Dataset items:

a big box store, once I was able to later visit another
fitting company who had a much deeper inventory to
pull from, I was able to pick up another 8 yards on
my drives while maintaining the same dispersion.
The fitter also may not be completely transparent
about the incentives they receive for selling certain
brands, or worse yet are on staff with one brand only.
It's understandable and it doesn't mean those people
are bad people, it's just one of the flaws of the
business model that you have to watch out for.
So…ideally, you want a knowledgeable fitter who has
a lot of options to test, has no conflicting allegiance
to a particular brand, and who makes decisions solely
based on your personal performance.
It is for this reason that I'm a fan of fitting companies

---

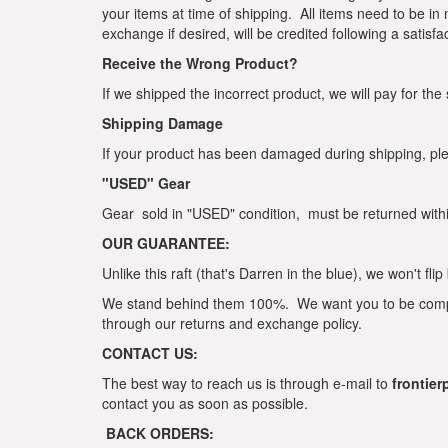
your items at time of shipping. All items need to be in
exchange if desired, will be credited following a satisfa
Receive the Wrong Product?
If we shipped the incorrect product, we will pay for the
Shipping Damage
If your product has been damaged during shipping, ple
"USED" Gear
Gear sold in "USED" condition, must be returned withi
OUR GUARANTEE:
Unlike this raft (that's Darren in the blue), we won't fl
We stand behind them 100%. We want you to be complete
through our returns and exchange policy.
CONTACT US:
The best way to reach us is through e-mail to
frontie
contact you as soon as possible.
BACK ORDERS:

--

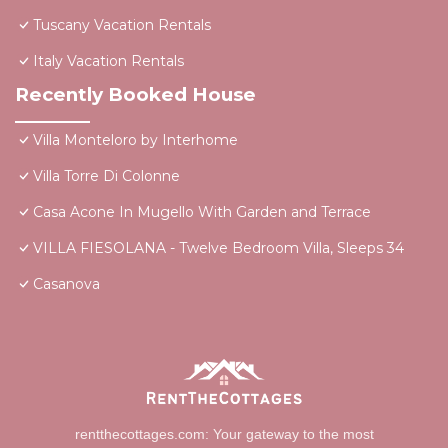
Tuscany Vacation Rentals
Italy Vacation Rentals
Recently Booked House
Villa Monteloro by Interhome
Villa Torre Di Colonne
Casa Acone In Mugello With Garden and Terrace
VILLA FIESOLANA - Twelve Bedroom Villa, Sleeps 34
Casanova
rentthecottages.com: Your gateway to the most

About this task:
Count the lines in the records above that contain the word "fitting", and report only that number.

Output of the exercise:
2